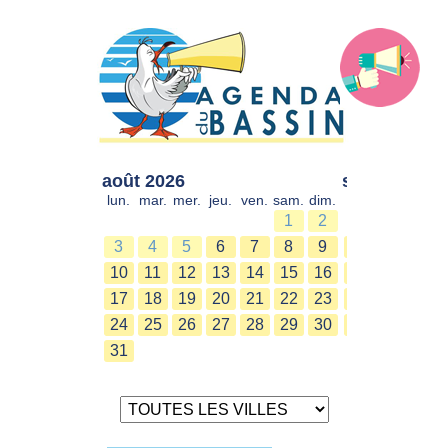
août 2026
sept. 2026
lun.
mar.
mer.
jeu.
ven.
sam.
dim.
lun.
mar.
mer.
1
2
1
2
3
4
5
6
7
8
9
7
8
9
10
11
12
13
14
15
16
14
15
16
17
18
19
20
21
22
23
21
22
23
24
25
26
27
28
29
30
28
29
30
31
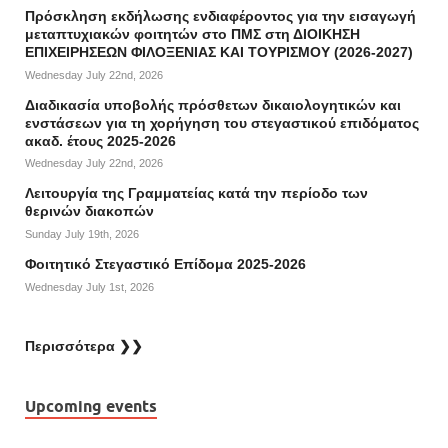
Πρόσκληση εκδήλωσης ενδιαφέροντος για την εισαγωγή
μεταπτυχιακών φοιτητών στο ΠΜΣ στη ΔΙΟΙΚΗΣΗ
ΕΠΙΧΕΙΡΗΣΕΩΝ ΦΙΛΟΞΕΝΙΑΣ ΚΑΙ ΤΟΥΡΙΣΜΟΥ (2026-2027)
Wednesday July 22nd, 2026
Διαδικασία υποβολής πρόσθετων δικαιολογητικών και
ενστάσεων για τη χορήγηση του στεγαστικού επιδόματος
ακαδ. έτους 2025-2026
Wednesday July 22nd, 2026
Λειτουργία της Γραμματείας κατά την περίοδο των
θερινών διακοπών
Sunday July 19th, 2026
Φοιτητικό Στεγαστικό Επίδομα 2025-2026
Wednesday July 1st, 2026
Περισσότερα ❯❯
Upcoming events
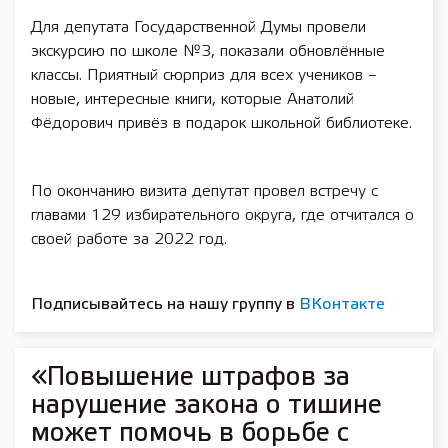
Для депутата Государственной Думы провели
экскурсию по школе №3, показали обновлённые
классы. Приятный сюрприз для всех учеников –
новые, интересные книги, которые Анатолий
Фёдорович привёз в подарок школьной библиотеке.
По окончанию визита депутат провел встречу с
главами 129 избирательного округа, где отчитался о
своей работе за 2022 год.
Подписывайтесь на нашу группу в
ВКонтакте
«Повышение штрафов за
нарушение закона о тишине
может помочь в борьбе с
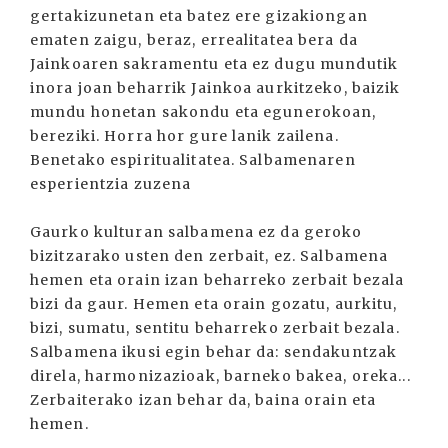
gertakizunetan eta batez ere gizakiongan
ematen zaigu, beraz, errealitatea bera da
Jainkoaren sakramentu eta ez dugu mundutik
inora joan beharrik Jainkoa aurkitzeko, baizik
mundu honetan sakondu eta egunerokoan,
bereziki. Horra hor gure lanik zailena.
Benetako espiritualitatea. Salbamenaren
esperientzia zuzena
Gaurko kulturan salbamena ez da geroko
bizitzarako usten den zerbait, ez. Salbamena
hemen eta orain izan beharreko zerbait bezala
bizi da gaur. Hemen eta orain gozatu, aurkitu,
bizi, sumatu, sentitu beharreko zerbait bezala.
Salbamena ikusi egin behar da: sendakuntzak
direla, harmonizazioak, barneko bakea, oreka...
Zerbaiterako izan behar da, baina orain eta
hemen.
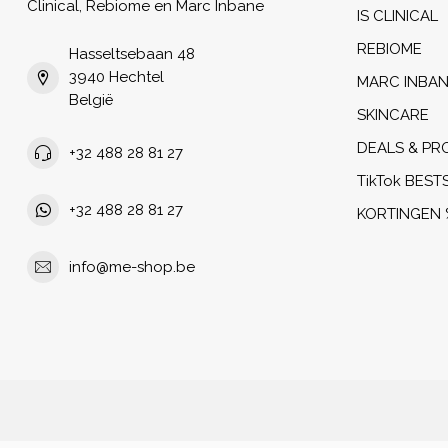
Clinical, Rebiome en Marc Inbane
IS CLINICAL
REBIOME
Hasseltsebaan 48
3940 Hechtel
MARC INBA
België
SKINCARE
DEALS & PR
+32 488 28 81 27
TikTok BEST
+32 488 28 81 27
KORTINGEN 
info@me-shop.be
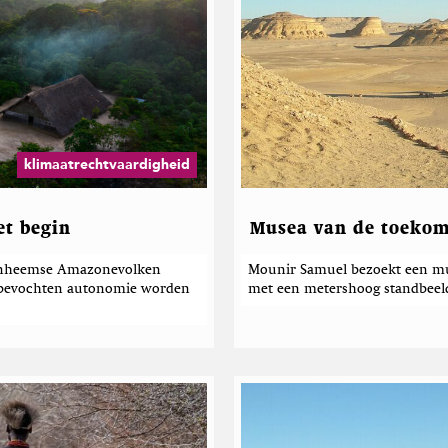
klimaatrechtvaardigheid
et begin
Musea van de toekom
t inheemse Amazonevolken
Mounir Samuel bezoekt een mus
arbevochten autonomie worden
met een metershoog standbeeld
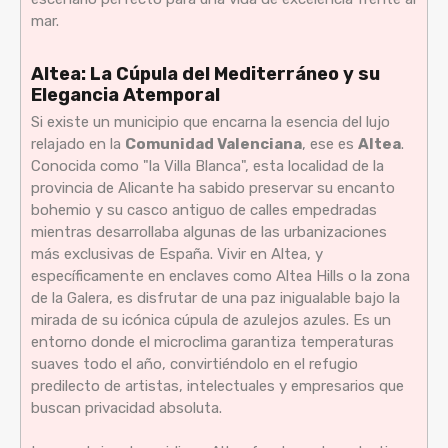
mar.
Altea: La Cúpula del Mediterráneo y su
Elegancia Atemporal
Si existe un municipio que encarna la esencia del lujo
relajado en la
Comunidad Valenciana
, ese es
Altea
.
Conocida como "la Villa Blanca", esta localidad de la
provincia de Alicante ha sabido preservar su encanto
bohemio y su casco antiguo de calles empedradas
mientras desarrollaba algunas de las urbanizaciones
más exclusivas de España. Vivir en Altea, y
específicamente en enclaves como Altea Hills o la zona
de la Galera, es disfrutar de una paz inigualable bajo la
mirada de su icónica cúpula de azulejos azules. Es un
entorno donde el microclima garantiza temperaturas
suaves todo el año, convirtiéndolo en el refugio
predilecto de artistas, intelectuales y empresarios que
buscan privacidad absoluta.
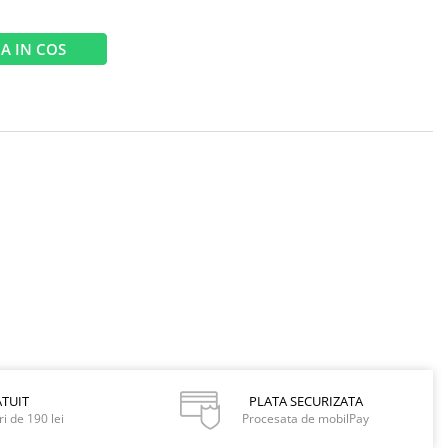
A IN COS
TUIT
PLATA SECURIZATA
i de 190 lei
Procesata de mobilPay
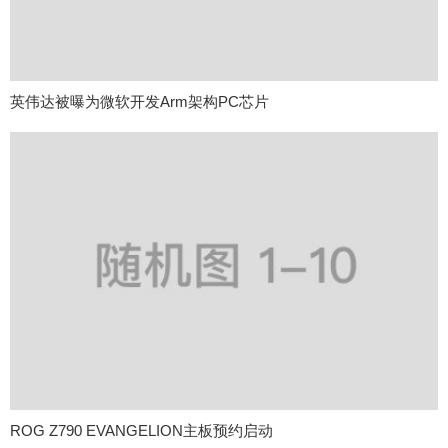
英伟达被曝为微软开发Arm架构PC芯片
ROG Z790 EVANGELION主板预约启动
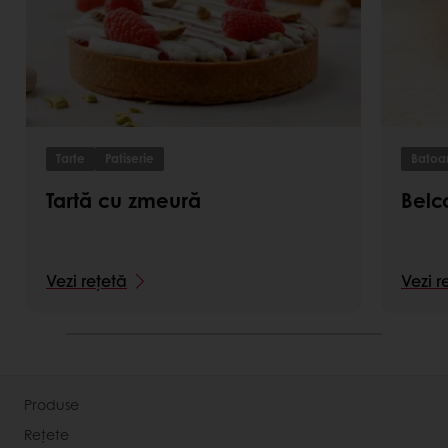
Tarte
Patiserie
Batoa
Tartă cu zmeură
Belc
Vezi rețetă
Vezi r
Produse
Rețete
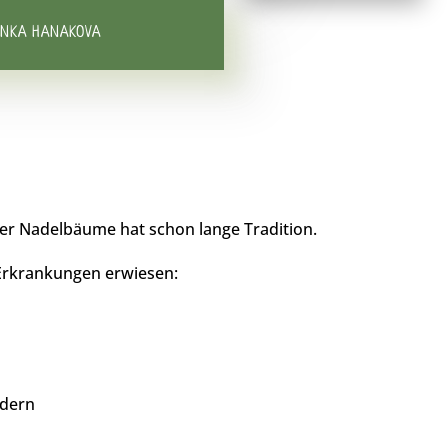
ENKA HANAKOVA
er Nadelbäume hat schon lange Tradition.
 Erkrankungen erwiesen:
adern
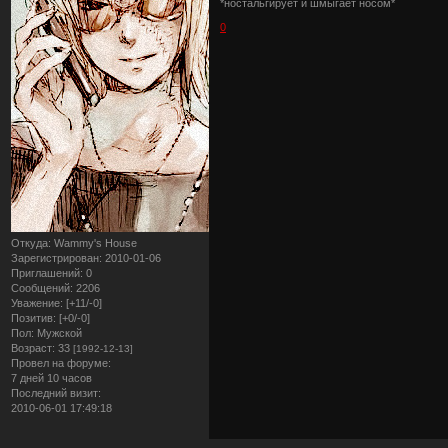
*ностальгирует и шмыгает носом*
0
Откуда:
Wammy's House
Зарегистрирован
: 2010-01-06
Приглашений:
0
Сообщений:
2206
Уважение:
[+11/-0]
Позитив:
[+0/-0]
Пол:
Мужской
Возраст:
33
[1992-12-13]
Провел на форуме:
7 дней 10 часов
Последний визит:
2010-06-01 17:49:18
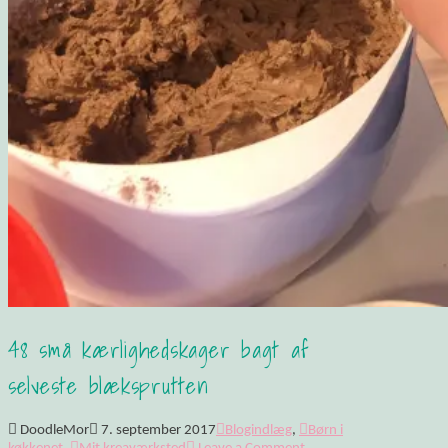
48 små kærlighedskager bagt af
selveste blæksprutten
DoodleMor
7. september 2017
Blogindlæg
,
Børn i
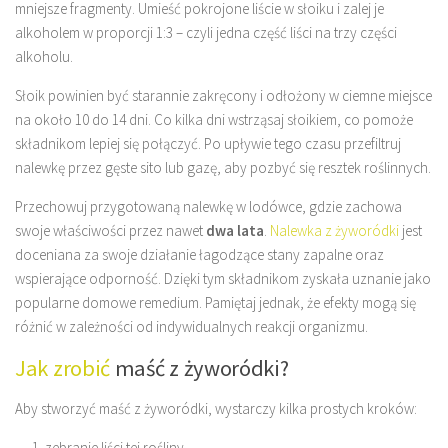
mniejsze fragmenty. Umieść pokrojone liście w słoiku i zalej je
alkoholem w proporcji 1:3 – czyli jedna część liści na trzy części
alkoholu.
Słoik powinien być starannie zakręcony i odłożony w ciemne miejsce
na około 10 do 14 dni. Co kilka dni wstrząsaj słoikiem, co pomoże
składnikom lepiej się połączyć. Po upływie tego czasu przefiltruj
nalewkę przez gęste sito lub gazę, aby pozbyć się resztek roślinnych.
Przechowuj przygotowaną nalewkę w lodówce, gdzie zachowa
swoje właściwości przez nawet
dwa lata
.
Nalewka z żyworódki
jest
doceniana za swoje działanie łagodzące stany zapalne oraz
wspierające odporność. Dzięki tym składnikom zyskała uznanie jako
popularne domowe remedium. Pamiętaj jednak, że efekty mogą się
różnić w zależności od indywidualnych reakcji organizmu.
Jak zrobić
maść z żyworódki?
Aby stworzyć maść z żyworódki, wystarczy kilka prostych kroków:
zebranie liści tej rośliny,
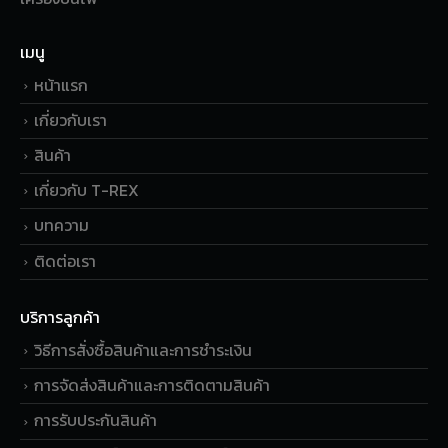
เมนู
หน้าแรก
เกี่ยวกับเรา
สินค้า
เกี่ยวกับ T-REX
บทความ
ติดต่อเรา
บริการลูกค้า
วิธีการสั่งซื้อสินค้าและการชำระเงิน
การจัดส่งสินค้าและการติดตามสินค้า
การรับประกันสินค้า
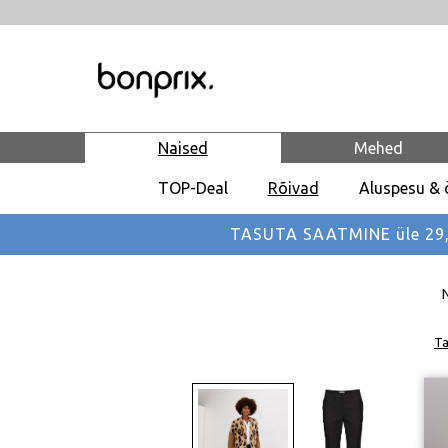
Naised
Mehed
TOP-Deal
Rõivad
Aluspesu & 
TASUTA SAATMINE üle 29,90
Ta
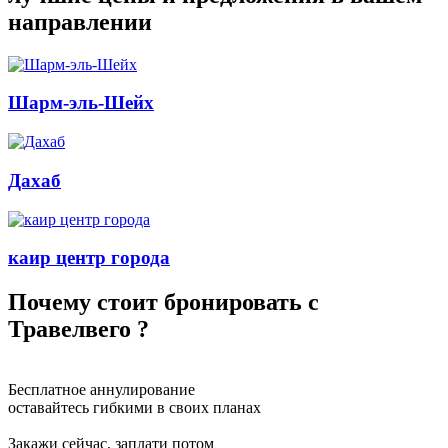
направлении
Шарм-эль-Шейх
Дахаб
каир центр города
Почему стоит бронировать с
Травелвего
?
Бесплатное аннулирование
оставайтесь гибкими в своих планах
Закажи сейчас, заплати потом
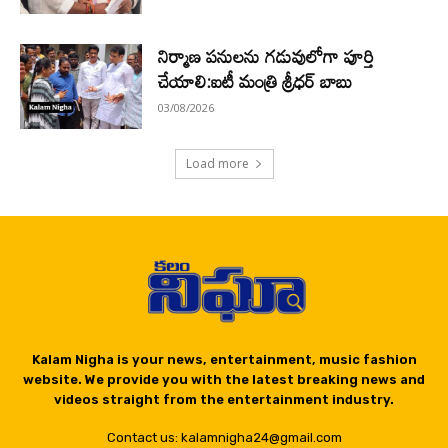
నిర్మాణ పనులను గడువులోగా పూర్తి
చేయాలి:ఐటీ మంత్రి శ్రీధర్ బాబు
03/08/2026
Load more
Kalam Nigha is your news, entertainment, music fashion
website. We provide you with the latest breaking news and
videos straight from the entertainment industry.
Contact us: kalamnigha24@gmail.com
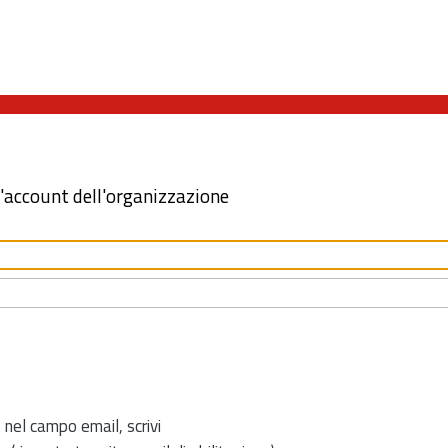
l'account dell'organizzazione
 nel campo email, scrivi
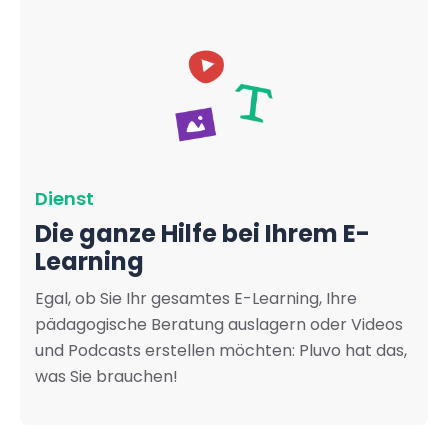
Dienst
Die ganze Hilfe bei Ihrem E-
Learning
Egal, ob Sie Ihr gesamtes E-Learning, Ihre
pädagogische Beratung auslagern oder Videos
und Podcasts erstellen möchten: Pluvo hat das,
was Sie brauchen!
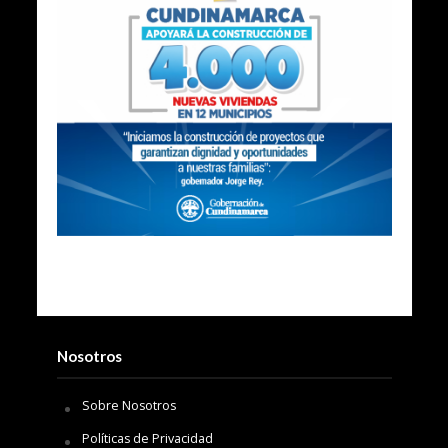
Nosotros
Sobre Nosotros
Políticas de Privacidad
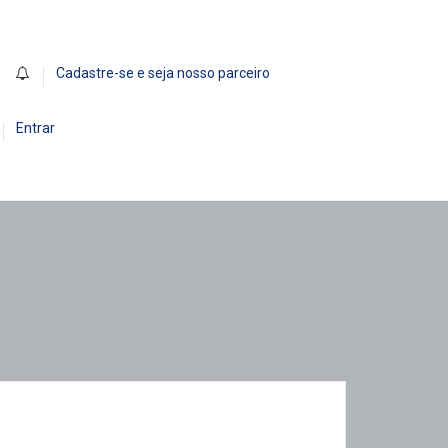
0
Cadastre-se e seja nosso parceiro
Entrar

════════════════════

REQUIREMENT:
Return nothing but the lines running from the start of the data to the line with "Elegancia Atemporal", please, both ends included and no pictures.

EXERCISE SOLUTION:
août 2026
sept. 2026
lun.
mar.
mer.
jeu.
ven.
sam.
dim.
lun.
mar.
mer.
1
2
1
2
3
4
5
6
7
8
9
7
8
9
10
11
12
13
14
15
16
14
15
16
17
18
19
20
21
22
23
21
22
23
24
25
26
27
28
29
30
28
29
30
31
Πρόσκληση εκδήλωσης ενδιαφέροντος για την εισαγωγή
μεταπτυχιακών φοιτητών στο ΠΜΣ στη ΔΙΟΙΚΗΣΗ
ΕΠΙΧΕΙΡΗΣΕΩΝ ΦΙΛΟΞΕΝΙΑΣ ΚΑΙ ΤΟΥΡΙΣΜΟΥ (2026-2027)
Wednesday July 22nd, 2026
Διαδικασία υποβολής πρόσθετων δικαιολογητικών και
ενστάσεων για τη χορήγηση του στεγαστικού επιδόματος
ακαδ. έτους 2025-2026
Wednesday July 22nd, 2026
Λειτουργία της Γραμματείας κατά την περίοδο των
θερινών διακοπών
Sunday July 19th, 2026
Φοιτητικό Στεγαστικό Επίδομα 2025-2026
Wednesday July 1st, 2026
Περισσότερα ❯❯
Upcoming events
Для депутата Государственной Думы провели
экскурсию по школе №3, показали обновлённые
классы. Приятный сюрприз для всех учеников –
новые, интересные книги, которые Анатолий
Фёдорович привёз в подарок школьной библиотеке.
По окончанию визита депутат провел встречу с
главами 129 избирательного округа, где отчитался о
своей работе за 2022 год.
Подписывайтесь на нашу группу в
ВКонтакте
«Повышение штрафов за
нарушение закона о тишине
может помочь в борьбе с
gertakizunetan eta batez ere gizakiongan
ematen zaigu, beraz, errealitatea bera da
Jainkoaren sakramentu eta ez dugu mundutik
inora joan beharrik Jainkoa aurkitzeko, baizik
mundu honetan sakondu eta egunerokoan,
bereziki. Horra hor gure lanik zailena.
Benetako espiritualitatea. Salbamenaren
esperientzia zuzena
Gaurko kulturan salbamena ez da geroko
bizitzarako usten den zerbait, ez. Salbamena
hemen eta orain izan beharreko zerbait bezala
bizi da gaur. Hemen eta orain gozatu, aurkitu,
bizi, sumatu, sentitu beharreko zerbait bezala.
Salbamena ikusi egin behar da: sendakuntzak
direla, harmonizazioak, barneko bakea, oreka...
Zerbaiterako izan behar da, baina orain eta
hemen.
Clinical, Rebiome en Marc Inbane
IS CLINICAL
REBIOME
Hasseltsebaan 48
3940 Hechtel
MARC INBA
België
SKINCARE
DEALS & PR
+32 488 28 81 27
TikTok BEST
+32 488 28 81 27
KORTINGEN 
info@me-shop.be
klimaatrechtvaardigheid
et begin
Musea van de toekom
t inheemse Amazonevolken
Mounir Samuel bezoekt een mus
arbevochten autonomie worden
met een metershoog standbeeld
mar.
Altea: La Cúpula del Mediterráneo y su
Elegancia Atemporal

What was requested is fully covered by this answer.